Hello,
I'm new to whole exome sequencing, and this project looks for rare de novo variants in family trios. I followed the GATK Best Practices pipeline and then the refinement workflow to narrow down my variants to a few high confidence de novo calls. Now I'm trying to annotate them.
As I'm looking for rare variants, I'd like to annotate the VCF files and filter for MAF < .01. When I use ANNOVAR, more than half of my variants don't get annotated with population frequencies, depending on the database I use. For example, out of 70 high confidence denovo variants, only 19 are annotated when using the Population Max database, and 38 by Kaviar.

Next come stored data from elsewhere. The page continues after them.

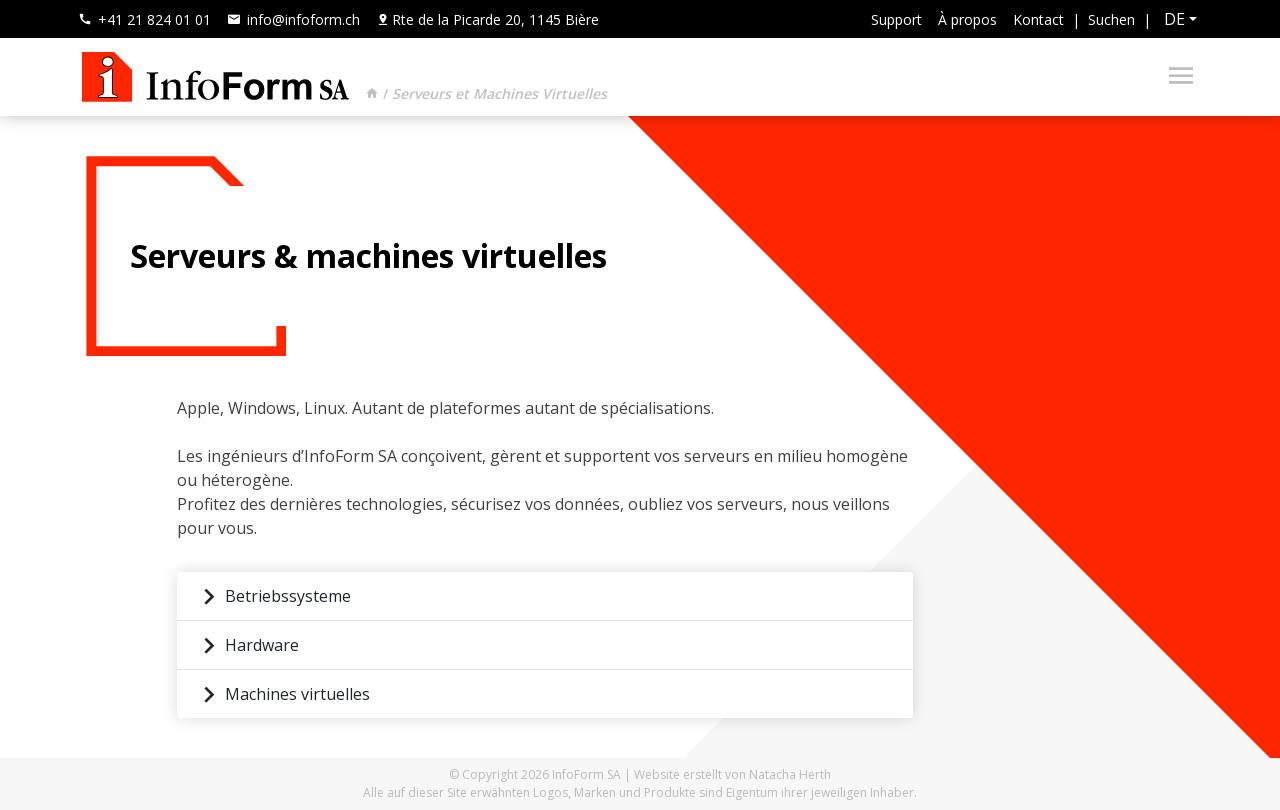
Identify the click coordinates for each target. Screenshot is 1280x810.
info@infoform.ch (293, 19)
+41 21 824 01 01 (144, 19)
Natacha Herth (790, 774)
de (1174, 19)
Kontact (1038, 19)
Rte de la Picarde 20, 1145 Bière (487, 19)
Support (896, 19)
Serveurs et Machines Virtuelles (499, 93)
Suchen (1111, 19)
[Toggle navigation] (1175, 77)
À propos (967, 19)
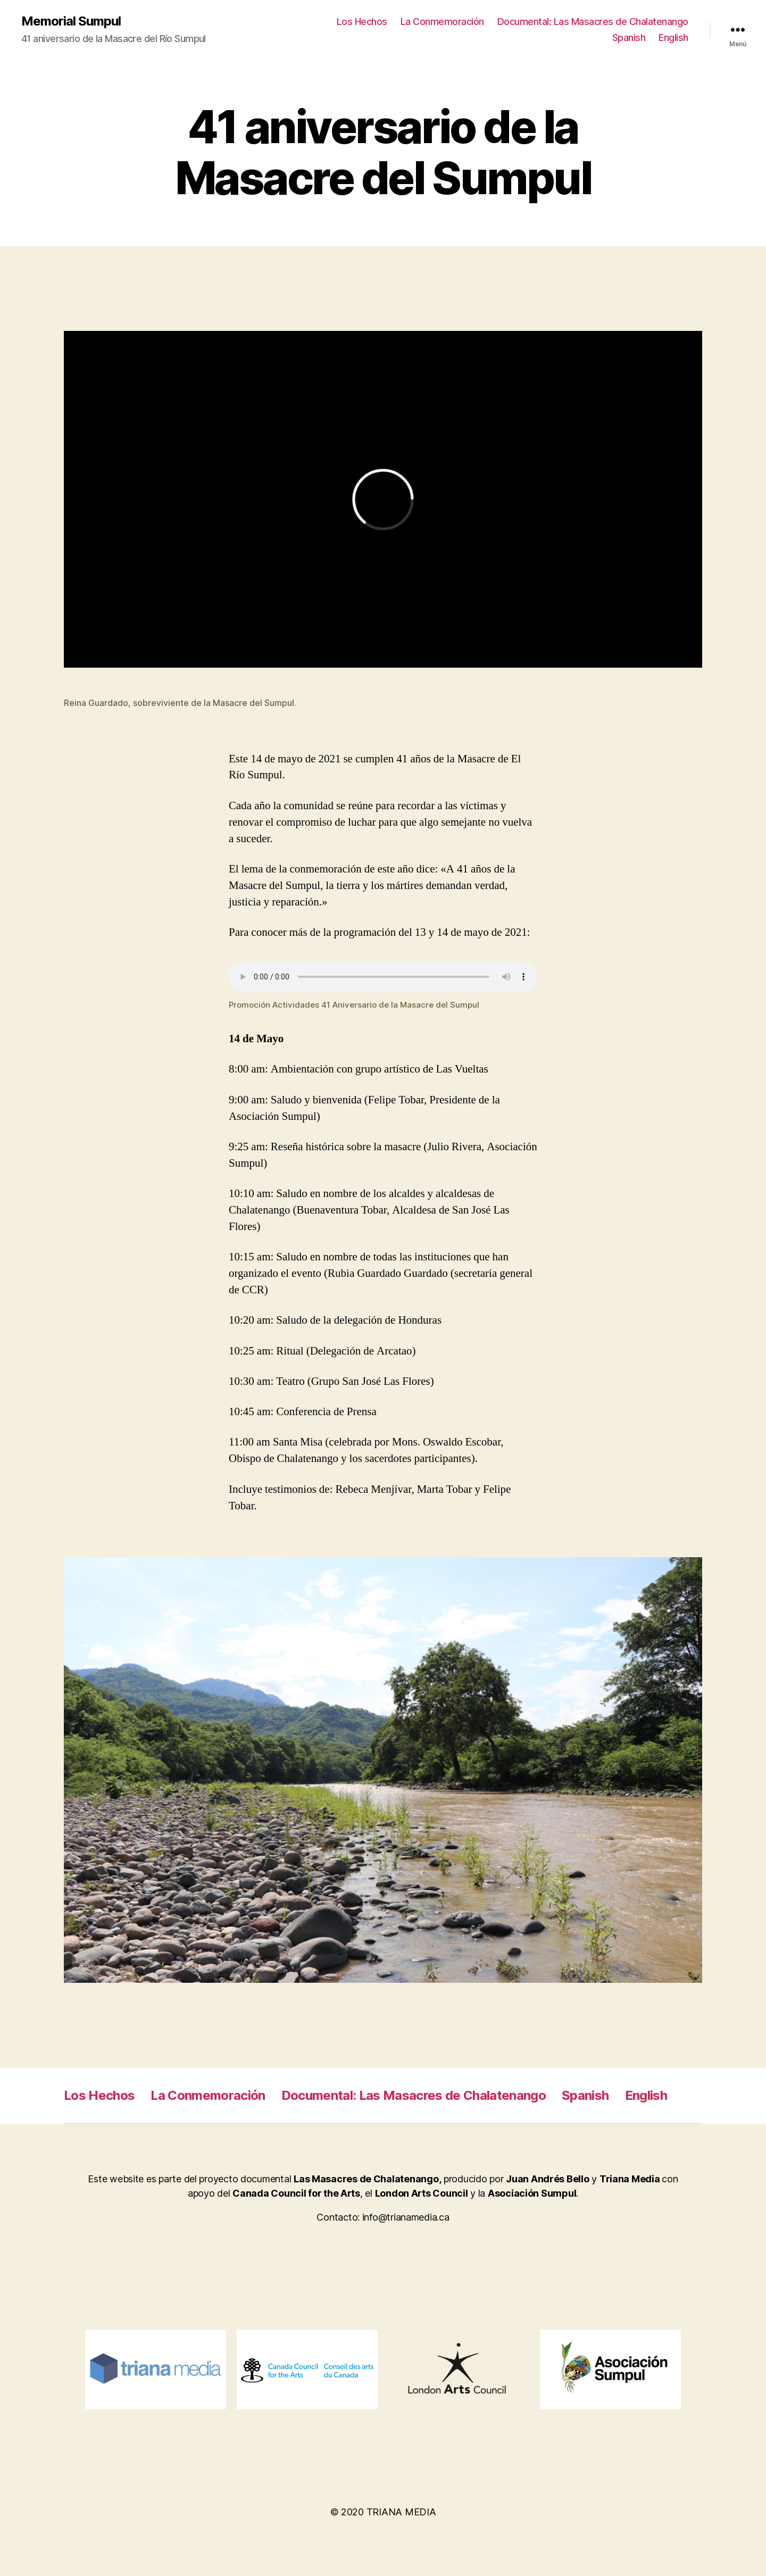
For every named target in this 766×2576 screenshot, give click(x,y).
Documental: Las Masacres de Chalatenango (592, 21)
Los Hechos (362, 21)
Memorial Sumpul (71, 21)
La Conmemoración (442, 21)
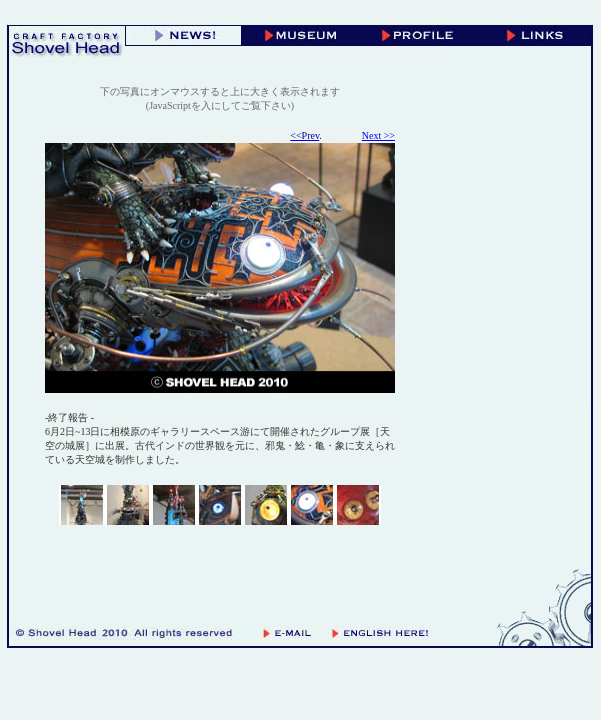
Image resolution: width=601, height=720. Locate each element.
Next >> (378, 135)
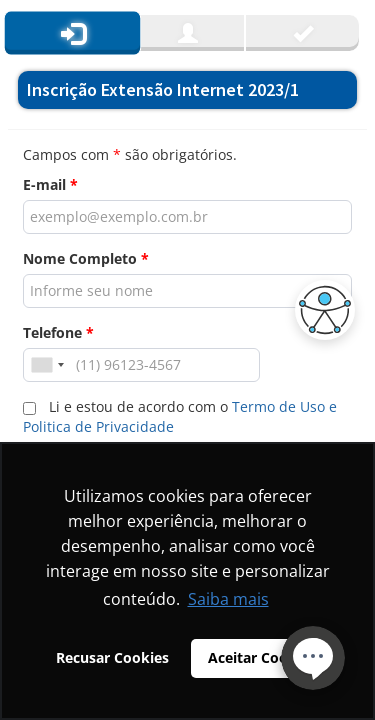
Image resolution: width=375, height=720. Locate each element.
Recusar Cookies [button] (112, 657)
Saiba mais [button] (228, 599)
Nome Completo (86, 258)
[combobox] (47, 365)
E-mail (50, 184)
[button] (320, 310)
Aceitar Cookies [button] (262, 657)
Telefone (58, 332)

How should I treat the variants that didn't get annotated? Are they likely just errors during sequencing? Or are they rare enough that wouldn't even show up in databases, and then I should investigate them even further?
Thanks in advance,
Gustavo
Yes, I agree with Pierre. They are not necessarily errors in sequencing and you should keep them - they are very interesting.
They just may not have been detected in the population studies used by the programs that you have mentioned. They may also be 'private variants', i.e., only found in the individual (and most likely the family lineage) in which they were detected.
Also, don't completely discount variants with MAF > 1%. Variants at all frequencies contribute to our repective phenotypes and have roles, be them major or minor, in disease susceptibility. Take a look at Rare and common variants: twenty arguments.